During his rule, Philip granted concessions to the kingdom's Jewish population. He resisted the Inquisition's pursuit of Spirituals, and strove to shield Jews from growing fanaticism. The regency was not particularly successful altogether, however. Philip encouraged immigration from religiously persecuted groups like the Beguines and Spirituals to Majorca, offering protection from the inquisition.
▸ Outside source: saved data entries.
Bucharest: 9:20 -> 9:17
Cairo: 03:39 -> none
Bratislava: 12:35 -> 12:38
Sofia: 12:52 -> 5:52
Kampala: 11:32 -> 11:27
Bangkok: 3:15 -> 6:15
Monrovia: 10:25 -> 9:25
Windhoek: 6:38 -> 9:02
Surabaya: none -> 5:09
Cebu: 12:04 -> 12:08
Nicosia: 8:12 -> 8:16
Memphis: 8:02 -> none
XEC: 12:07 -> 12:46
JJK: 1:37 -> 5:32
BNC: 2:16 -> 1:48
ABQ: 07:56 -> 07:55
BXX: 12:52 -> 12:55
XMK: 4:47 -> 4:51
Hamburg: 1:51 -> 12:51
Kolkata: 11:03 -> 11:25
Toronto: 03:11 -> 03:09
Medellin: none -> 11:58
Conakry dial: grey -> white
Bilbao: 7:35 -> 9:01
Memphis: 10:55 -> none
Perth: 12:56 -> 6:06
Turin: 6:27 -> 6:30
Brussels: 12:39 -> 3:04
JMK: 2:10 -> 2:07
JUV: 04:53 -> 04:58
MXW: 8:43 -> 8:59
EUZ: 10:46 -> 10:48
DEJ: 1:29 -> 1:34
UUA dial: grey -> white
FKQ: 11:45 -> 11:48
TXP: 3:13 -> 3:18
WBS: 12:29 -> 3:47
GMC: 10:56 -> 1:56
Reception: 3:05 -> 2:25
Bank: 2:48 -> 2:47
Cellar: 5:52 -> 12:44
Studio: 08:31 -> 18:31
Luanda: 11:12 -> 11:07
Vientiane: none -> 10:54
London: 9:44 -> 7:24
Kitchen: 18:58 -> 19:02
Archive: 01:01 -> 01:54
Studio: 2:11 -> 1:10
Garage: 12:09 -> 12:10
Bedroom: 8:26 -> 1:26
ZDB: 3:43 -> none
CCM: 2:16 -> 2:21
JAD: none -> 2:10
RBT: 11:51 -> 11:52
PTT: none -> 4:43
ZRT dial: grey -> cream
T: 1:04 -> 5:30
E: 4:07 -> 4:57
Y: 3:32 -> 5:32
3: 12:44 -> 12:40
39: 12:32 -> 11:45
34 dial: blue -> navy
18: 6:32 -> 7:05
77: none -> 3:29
Philip's lack of strength and "monkish virtues" put him at odds with the small state's communes and feudatories. The young king also grew to heartily resent his uncle, who assigned the guardianship over the boy to his favourite Adhémar de Mosset. Upon taking the reins of government into his own hands in 1329, the not-so-pious James III had his former guardian tried for heresy.

== Last years ==

No longer involved in state affairs, Philip left Majorca and moved to the Neapolitan court of his sister and brother-in-law, where he spent the rest of his life. The Kingdom's queen, Sancia of Majorca, already hosted many Spirituals who held powerful court positions. Soon after arriving to Naples, he renounced all his benefices. The queen hosted Philip's entourage in the Castel Nuovo, and they became acquainted with the spiritual leaders Andreas de Gagliano and Robert of Mileto. A rumor emerged from Naples that Philip was a candidate to replace Pope John XXIII, that is further corroborated by Sancia and Robert of Naples vocal advocation for his ascent to the position. Encouraged by the subtle hostility of King Robert's court towards the papacy, Philip openly attacked Pope John XXII in a sermon, asserting that, papal decrees notwithstanding, the existence of the "Brothers of the poor Life" was the realization of the Gospel. He attempted to establish the order once more, but Pope Benedict XII confirmed his predecessor's decision. In 1337, Philip's long-time friend and mentor Angelo da Clareno died and Philip worked with leaders amongst the Spirituals to collect his letters and works. Philip died in 1344 in the Kingdom of Naples and his sister and protector Sancia died soon after.